How many times have I half-wondered – realm of idle musings – about him lying pressed to me? Now that it is here, everything is different. He was meant to be breathing, meant to have a beating heart and blood trapped, flowing through his veins not coating everything. (It could never have happened anyway.) At least his eyes are closed, staring sightlessly only at the backs of eyelids, not at me or the sky or the darkened alleyway.

There are things I know that I should do.

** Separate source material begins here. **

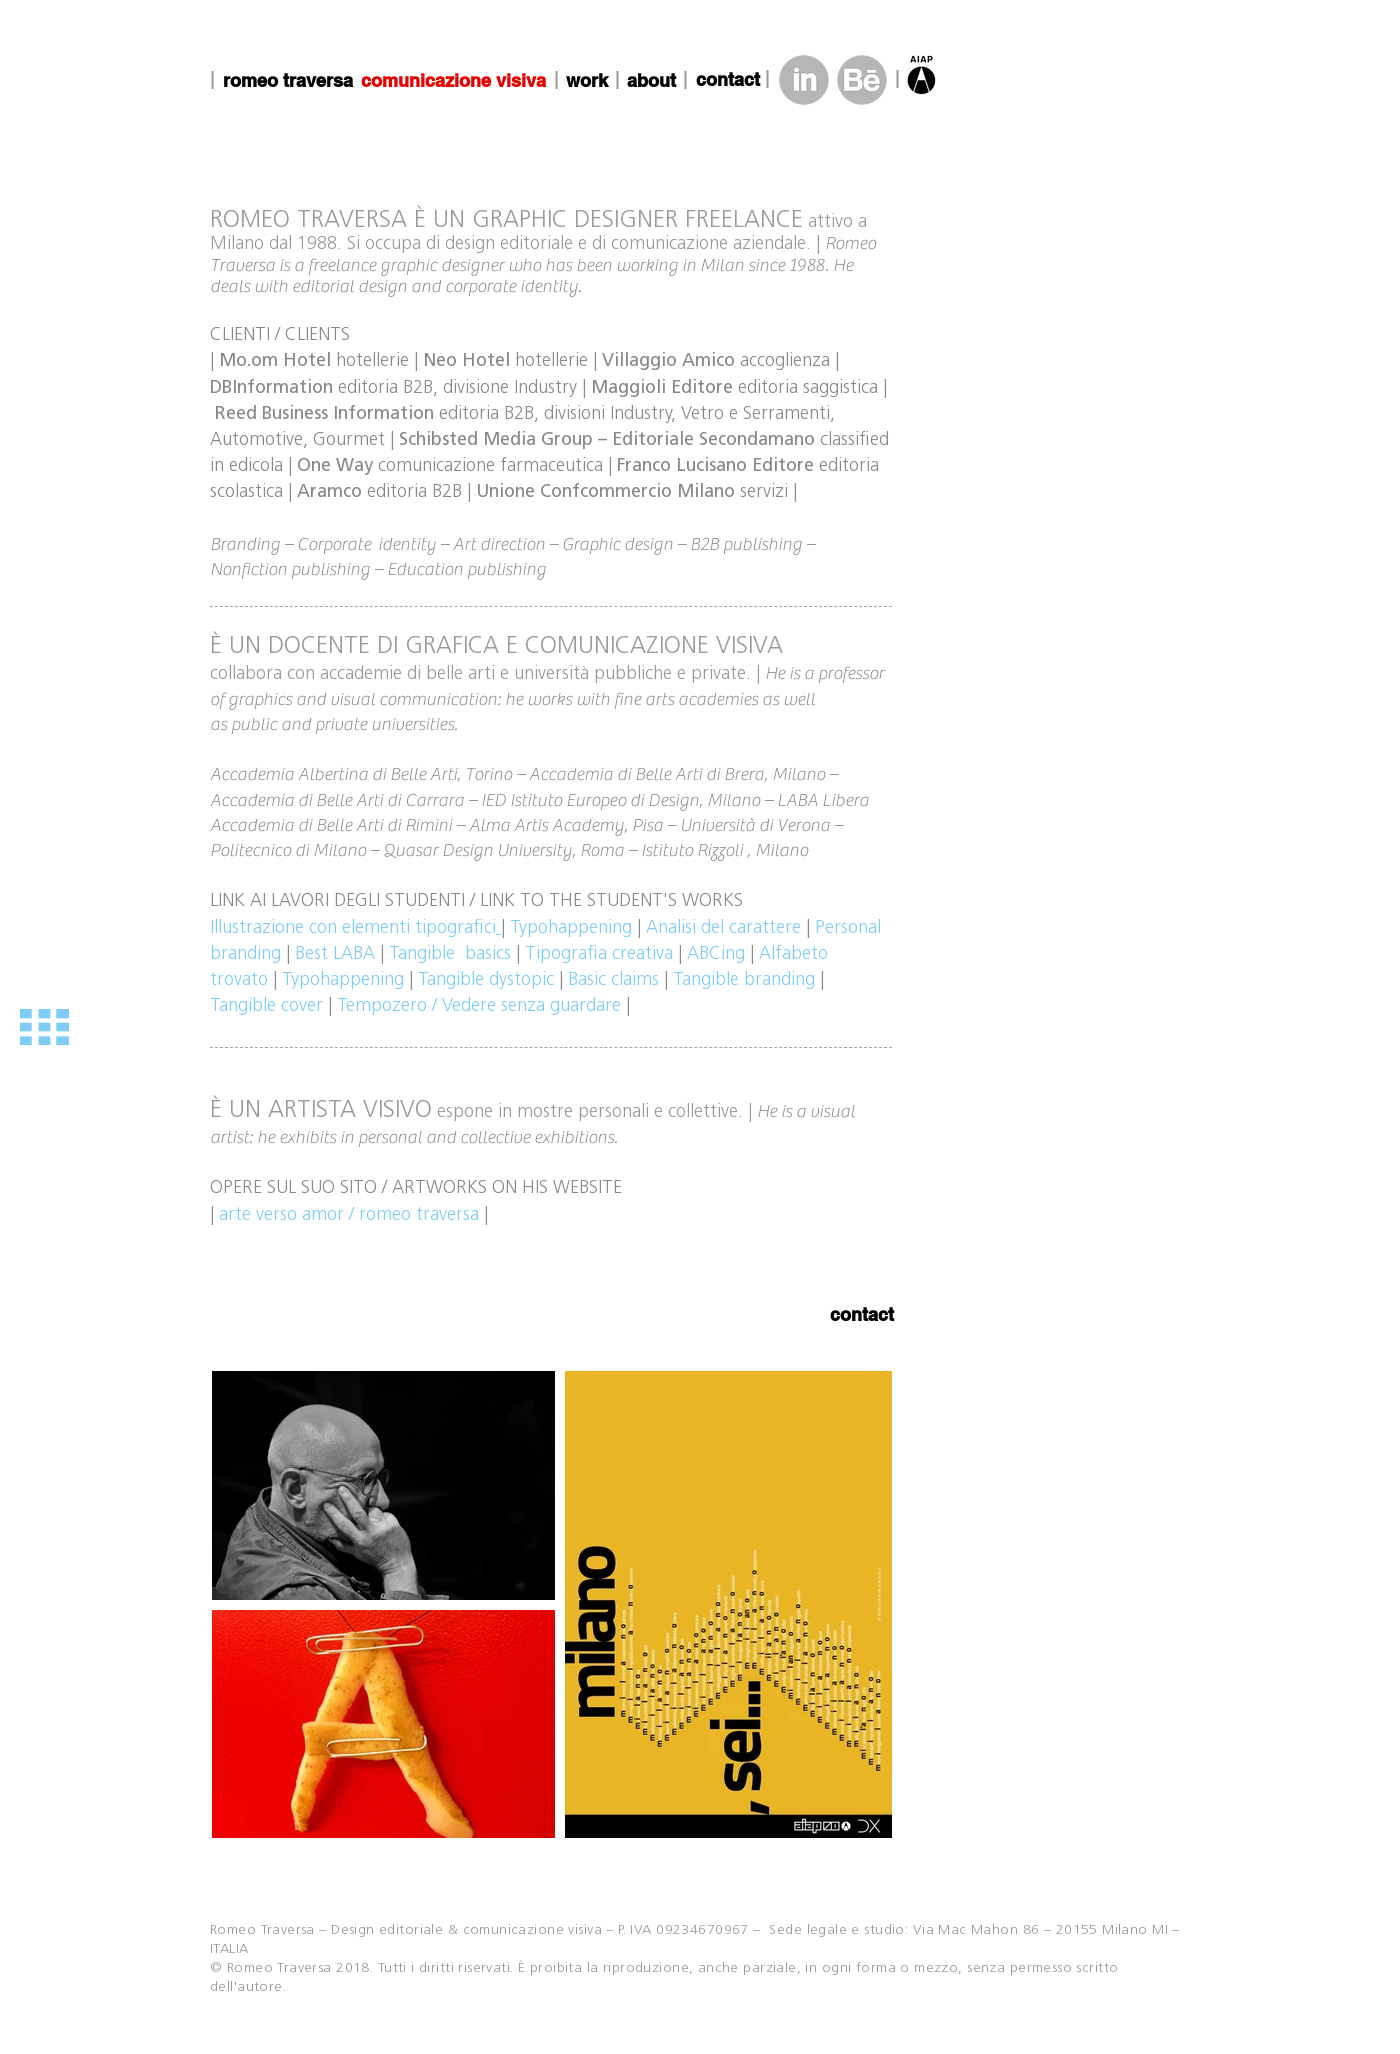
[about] (651, 81)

Calls that I should make. But for what? For them just to say that he's dead and carry him away? Cut him open, determine a cause of death (though it's plain to see, ridiculous formalities to observe, marring his body with more wounds), clean him up and lay him out in a coffin to bury him six feet under and forget about him then? (My hands won't work, anyway. Can't seem to let go of him long enough to fish out a phone and dial those numbers with shaking fingers.) Know I should be tracking his killer or doing something useful, but that involves movement too.

A water droplet splashes onto his face, slipping slowly across his pale, blood-smeared cheek, warming the cold face. He doesn't notice. Doesn't berate me for sentimentality and crying. (Though it is only now I realise that I am crying, and it makes me feel even colder. No warmth gained from clinging tighter to him, yet I find myself doing it all the same, hiding my face in those dark curls. No blood here, thank God.)

How can he be gone? How is he allowed to be dead? Surely they issue amnesties for people with brilliant minds, so as they can't be snatched in a moment, blood spurting, spewing, pumping out of veins and arteries. This is only meant to happen in stories, heroes felled with a single bullet, unable to be saved yet heroes all the same. But this is the real world. How can it all have come down to this, to this alley and this case and this bullet marked out for him?

(But it has, and that's the horrible truth. Because he's dead, and this time there can be no miraculous return.)